IT'S NOT JUST that it would make a great movie, we think it already has: somewhere, sometime, we definitely recall seeing the film about the animals that steal the space ship. It begins exactly as the Russian story has. Somber, self-important VIPs are gathered from around the world to celebrate a space anniversary, and as part of this festivity another impressive space adventure is planned. The monkey shot is made: a satellite full of different-sized beasts -- other monkeys, rats, fish, bugs -- all caged or bound or encased in something, wired and labeled and monitored within an inch of their lives. The proud host country first notes with alarm that something is wrong when a photo of one fractious monkey, aptly named Troublemaker, appears on the screen minus a part of his headgear. Couldn't have pulled that part of the headgear off -- could he? Good Lord, Dmitri, what are all those weird sounds and signals coming over the monitors? Troublemaker is pushing the buttons! Can he be about to take over the navigation? At what point will we hear him announce back to the space station on Earth, "I am in control here"?

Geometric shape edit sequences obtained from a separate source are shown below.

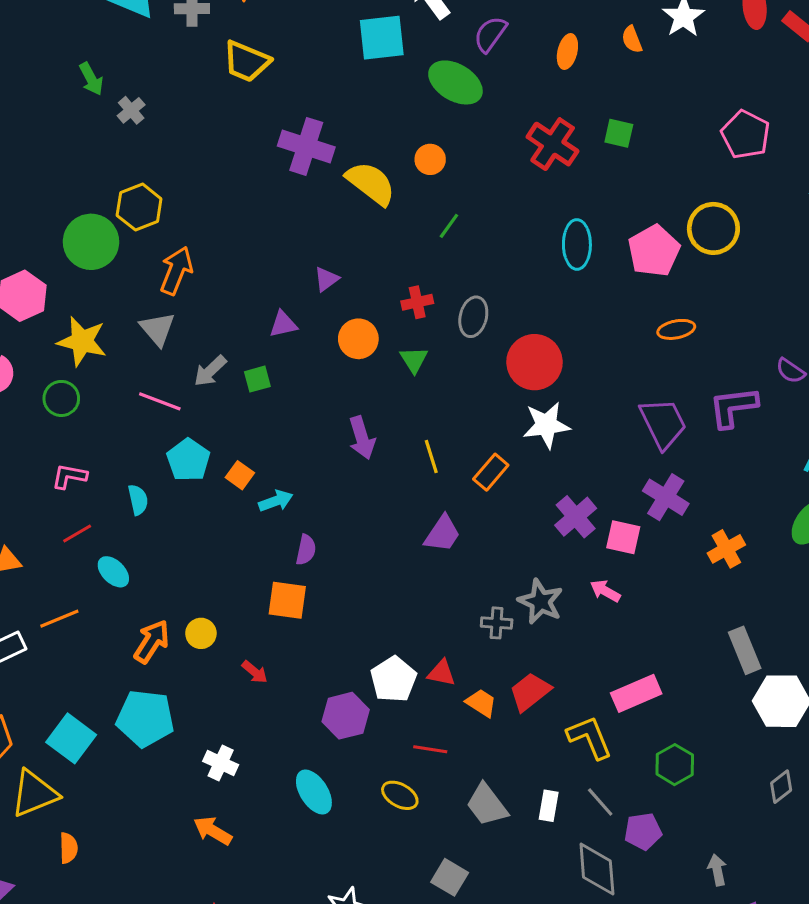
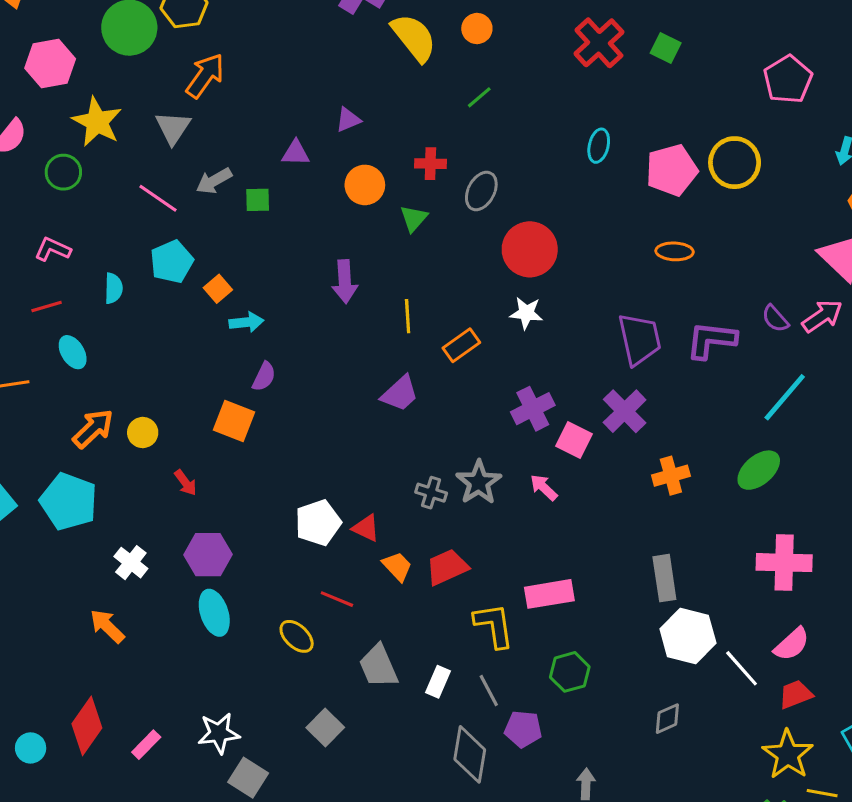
cyan ellipse: (577, 244) -> (599, 146), size x0.7
white star: (546, 425) -> (526, 313), size x0.7
purple hexagon: (346, 716) -> (208, 555), moved

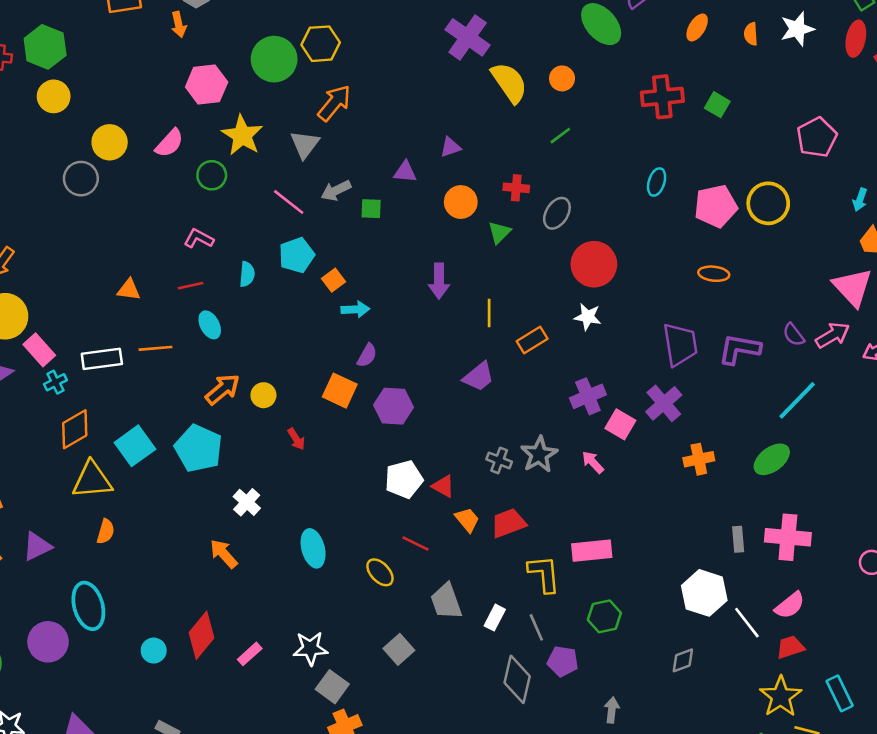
red cross: (599, 43) -> (662, 97), turned 33
purple hexagon: (208, 555) -> (394, 406), moved
gray rectangle: (664, 578) -> (738, 539), moved, size x0.7

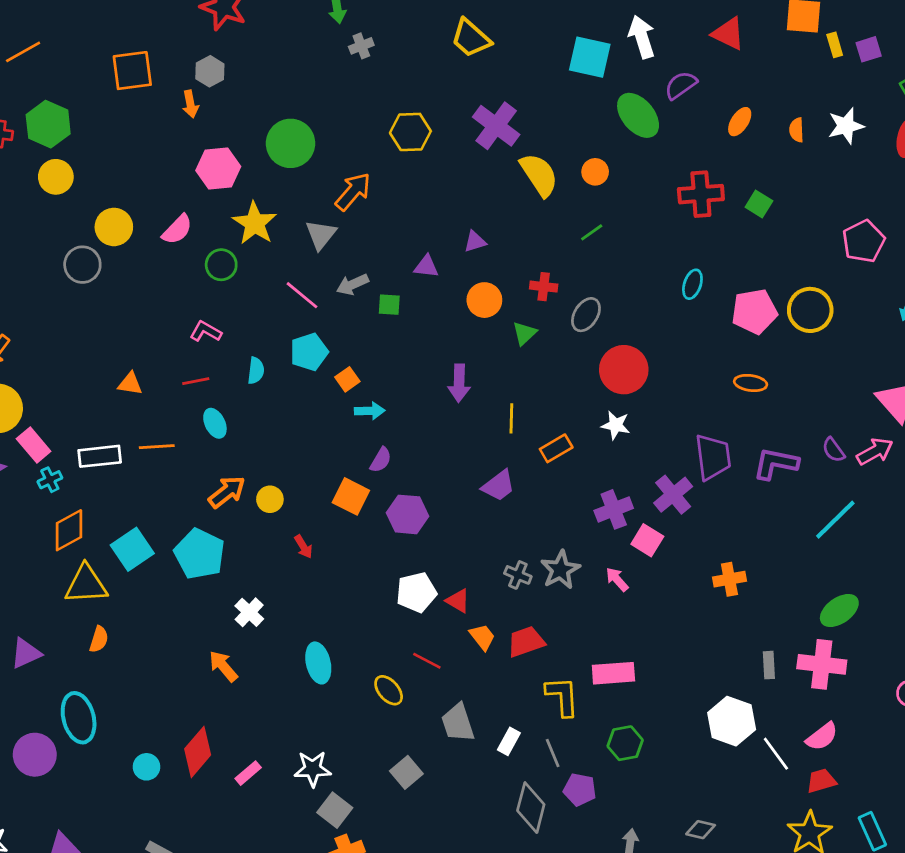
yellow hexagon: (321, 44) -> (410, 132), moved
purple cross: (664, 403) -> (673, 495), moved
green ellipse: (772, 459) -> (839, 610), moved
gray diamond: (683, 660) -> (701, 830), moved, turned 32

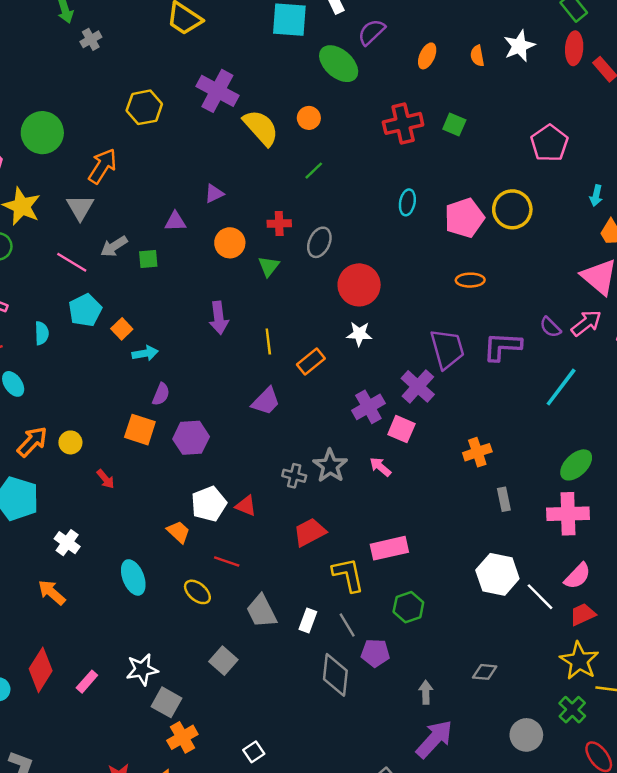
orange trapezoid: (482, 637) -> (178, 532), moved
gray rectangle: (769, 665) -> (504, 499), moved

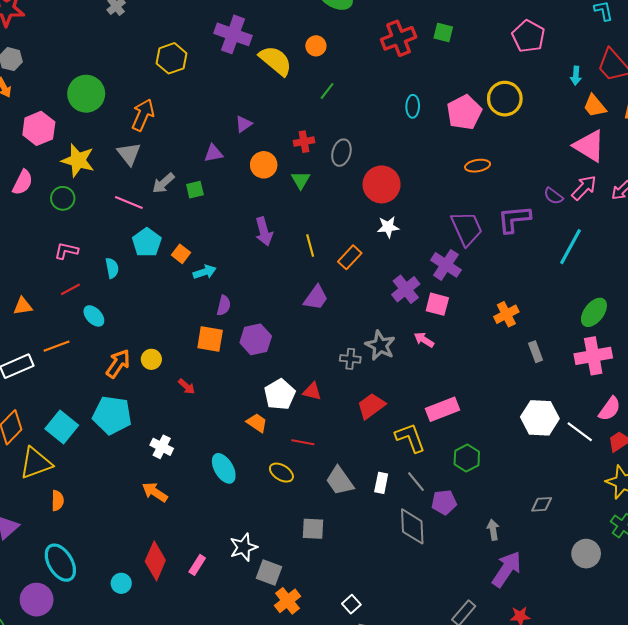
gray square: (223, 661) -> (313, 529), turned -30

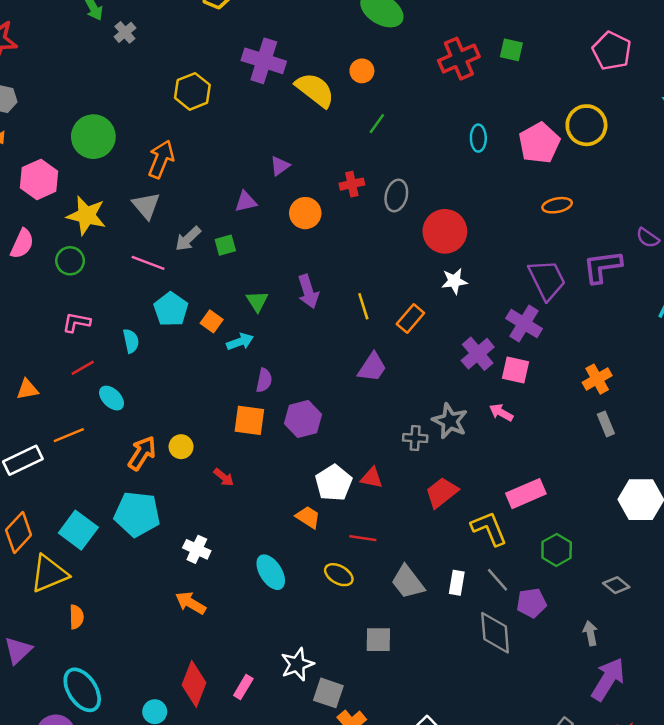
green triangle: (301, 180) -> (257, 301), moved
gray rectangle: (536, 352) -> (606, 424), moved
gray diamond: (542, 504) -> (616, 585), moved, turned 45

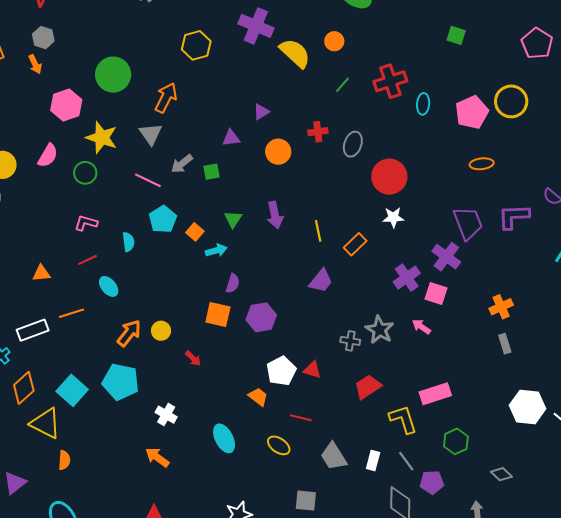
red cross: (459, 59) -> (390, 81), moved
yellow triangle: (49, 574) -> (45, 423), turned 44

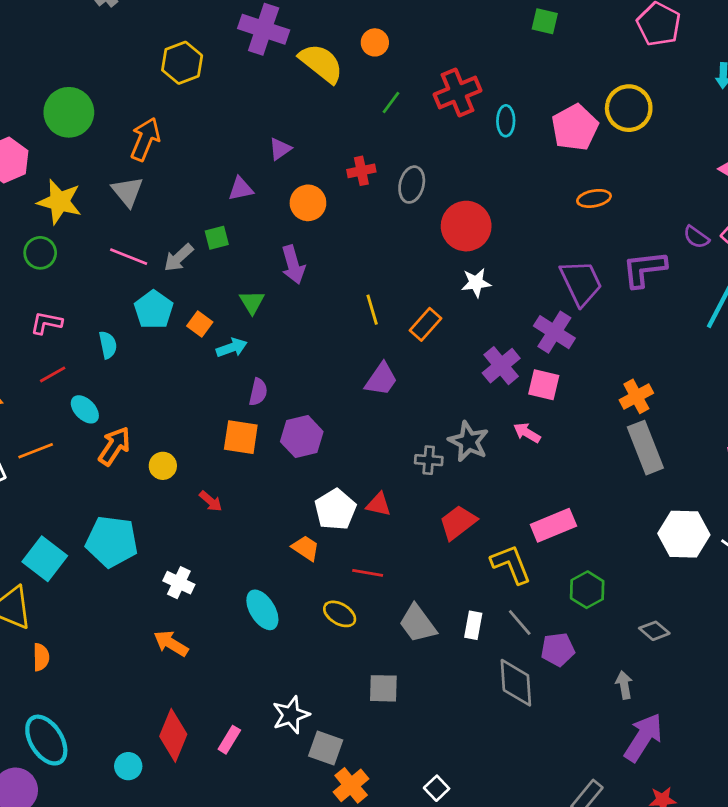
gray arrow: (182, 164) -> (179, 258), moved
purple arrow: (275, 215) -> (293, 265), moved
orange arrow: (129, 333) -> (114, 446), moved
gray rectangle: (505, 344) -> (645, 448), size x1.8

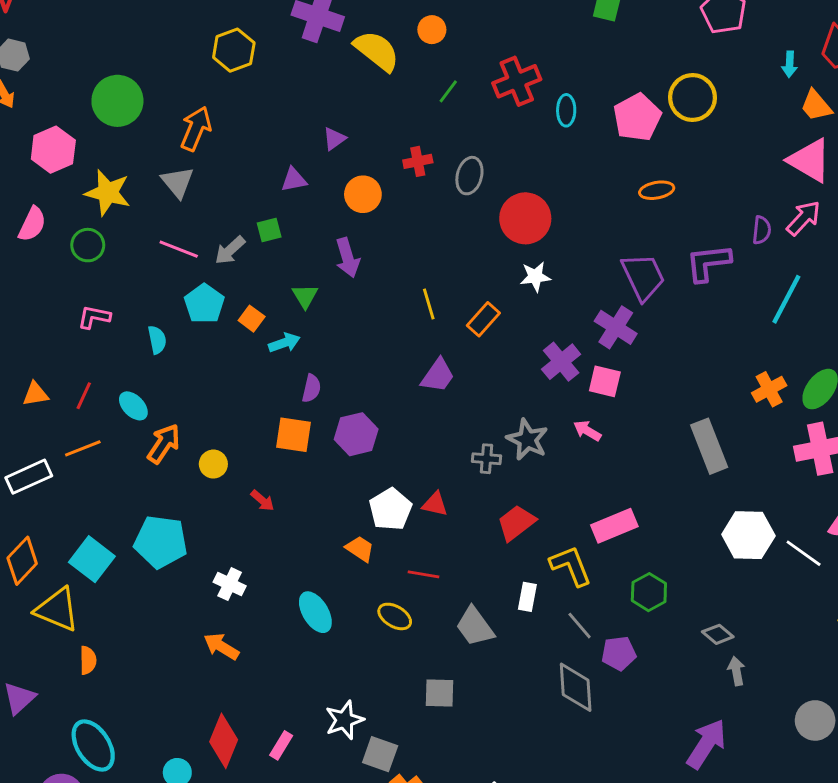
purple semicircle: (696, 237) -> (762, 230), turned -120
red line: (53, 374) -> (84, 396), moved, turned -36
orange cross: (636, 396) -> (769, 389), moved
white rectangle: (473, 625) -> (527, 597), moved
gray arrow: (624, 685) -> (736, 671), moved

We don't know what will come next in real life, but in cinematic life there are only two main story lines to choose from.

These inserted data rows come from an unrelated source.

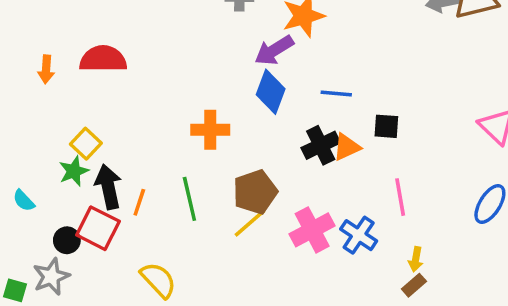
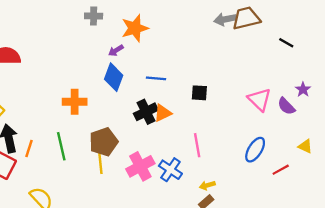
purple arrow: (274, 50) -> (116, 50), size x0.6
black square: (386, 126) -> (199, 93), moved
yellow line: (250, 223) -> (100, 162), turned -55
yellow arrow: (416, 259) -> (207, 185), turned 64

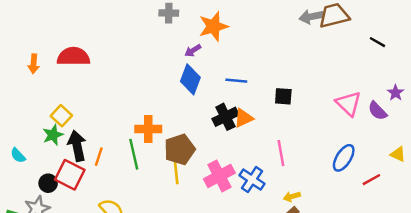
orange cross: (75, 102) -> (148, 129), moved

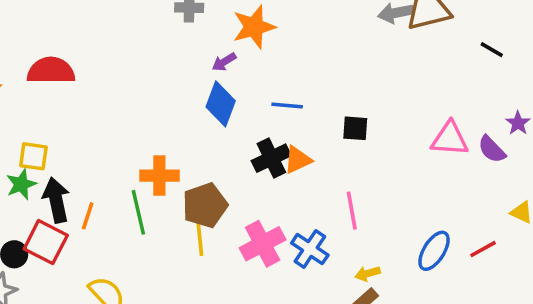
pink triangle: (348, 104) -> (450, 139), turned -40
yellow square: (61, 116) -> (33, 156), turned -35
blue ellipse: (344, 158) -> (434, 251), moved

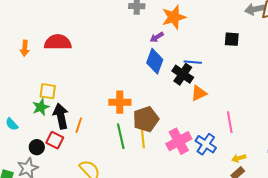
black square: (355, 128) -> (232, 39), moved
black cross: (271, 158) -> (183, 74), moved, turned -30
green line: (138, 212) -> (121, 136), moved
red square: (46, 242) -> (55, 140), size x0.7

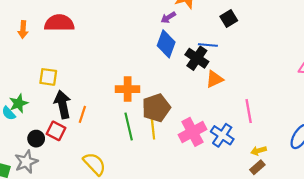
black square: (232, 39) -> (229, 19), moved, turned -35
green star: (41, 107) -> (19, 103), moved

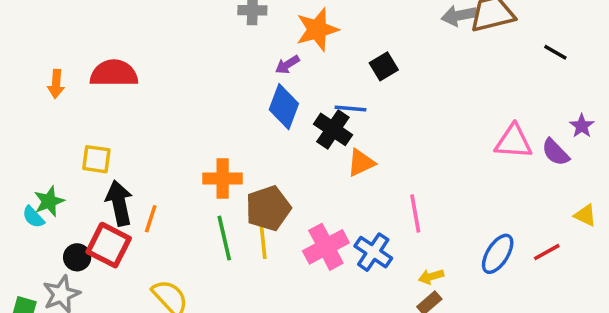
red square: (56, 131) -> (109, 245), size x1.4

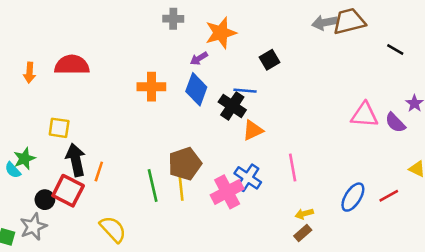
orange cross: (223, 178) -> (151, 87), moved
blue cross: (373, 252) -> (248, 178), moved

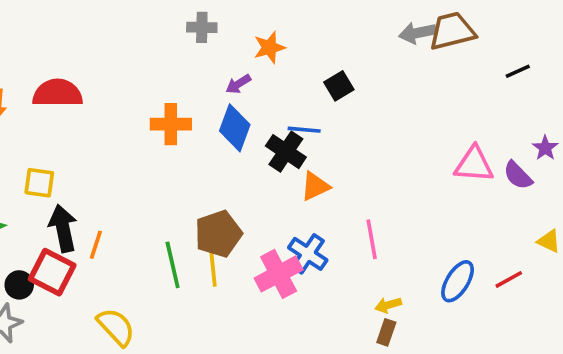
orange star: (221, 33) -> (269, 47), size x0.7
black line: (395, 50) -> (518, 71), turned -54
brown rectangle: (303, 233) -> (386, 332), turned -30

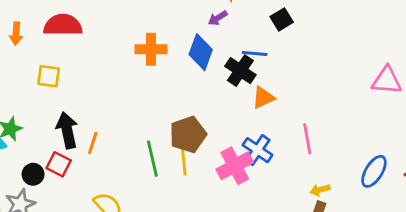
purple arrow: (238, 84) -> (218, 18), moved
yellow square: (39, 183) -> (49, 76), moved
red square: (52, 272) -> (59, 164), size x0.7

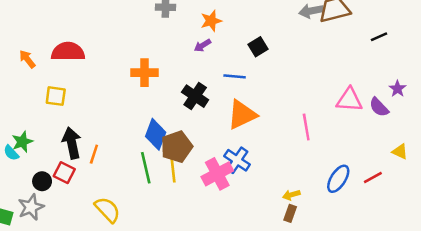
orange arrow: (16, 34) -> (27, 59), turned 138
blue diamond: (201, 52) -> (156, 134), moved
black cross: (240, 71) -> (195, 96), moved
orange triangle: (263, 98) -> (242, 115), size x1.5
pink line: (307, 139) -> (306, 127), moved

Heavy Social Drama, Animal Rights Agit Prop Division: Troublemaker frees all the other fauna. They divide up the labor of running the craft manually. They show us inferior humans what the peaceable kingdom really looks like. Troublemaker flies to one of the few unspoiled natural places we have left alone on Earth and lets his liberated cargo out -- a rain forest someplace where they are greeted by a group of socially responsible snakes and anteaters who take them off to find new homes. Meanwhile, back in Mother Russia a Soviet female astronaut and an American space scientist overcome their rigid political differences and fall in love and prove that . . . well, something. This one is good for a huge Hollywood glamour-plus-significance benefit premiere. All the best people will be there.

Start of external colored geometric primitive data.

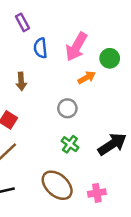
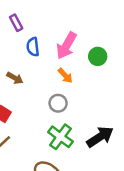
orange arrow: (87, 78) -> (65, 76), moved, turned 77
brown arrow: (21, 81) -> (15, 78), turned -56
green cross: (70, 144) -> (60, 137), size x1.5

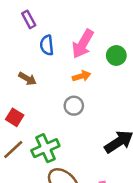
orange arrow: (65, 76) -> (82, 76), turned -63
green cross: (60, 137) -> (45, 148), moved, turned 30

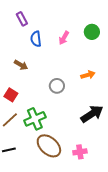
pink arrow: (83, 44) -> (64, 38), size x0.6
green circle: (116, 55) -> (92, 32), moved
orange arrow: (82, 76) -> (88, 75), moved

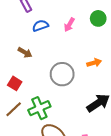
blue semicircle: (36, 39) -> (40, 26), turned 77
gray circle: (57, 86) -> (62, 74), size x1.5

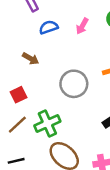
red square: (15, 83) -> (19, 95), turned 32

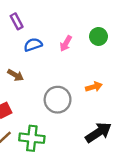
green cross: (47, 124) -> (32, 138), turned 30

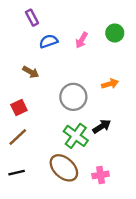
black arrow: (98, 132) -> (102, 126), moved, size x0.7
green cross: (32, 138) -> (76, 136), moved, turned 30

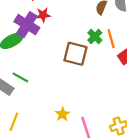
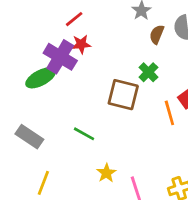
orange line: (111, 39) -> (169, 113), moved
green line: (20, 77) -> (84, 134), moved

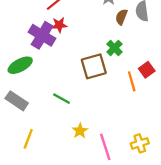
green ellipse: (41, 78) -> (20, 65), moved
brown square: (123, 95) -> (94, 66), turned -30

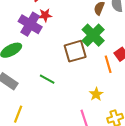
green cross: (114, 48) -> (93, 35), size x1.6
yellow star: (80, 131) -> (96, 94), moved

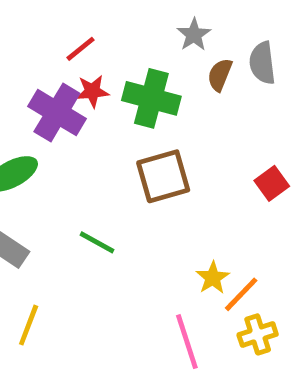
green cross: (93, 35) -> (151, 98), moved, turned -30
orange line: (108, 64) -> (241, 294), moved, turned 60

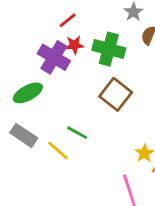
brown square: (163, 176) -> (116, 94), turned -36
yellow line: (29, 325) -> (58, 151), moved, turned -70

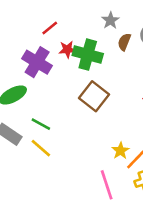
red star: (74, 45) -> (67, 49), moved
green line: (77, 133) -> (41, 124), moved

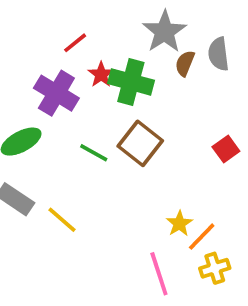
gray star: (110, 20) -> (164, 32), size x1.6
red star: (67, 49) -> (101, 75), turned -30
green line: (41, 124) -> (94, 153), moved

Red October, Animal Crackers Division: In this one, Troublemaker has a political motive. He knows he didn't get his name for nothing back in the lab; they are on to him and plan to do him in, if not in this experiment then probably in another. The breakout is a breakout from Communism, and there must be a chase. He must also, Noah's Ark- and Tom Clancy-wise, somehow get advance notice to the CIA and the National Zoo of what he's doing, subdue and then shoot the KGB plant on the mission (surely one of the rats, unless there is an actual mole on board) and, with the summoned American help, be directed to a safe splashdown in New York Harbor by Doris Day, who will also sing, as she has before in the films at such moments of can-it-land suspense, "Que sera', sera'." There will be a patriotic ticker-tape parade in New York, for which we envision a cameo part for Oliver North riding up Fifth Avenue, and then the whole group will move to Takoma Park.
By the time you read this there may have been another, real-life result, perhaps even an unhappy one. We hope not. We have been rooting for the return to Earth of the kit and caboodle or, if you will, the whole cast. We think they have a terrific future in movies.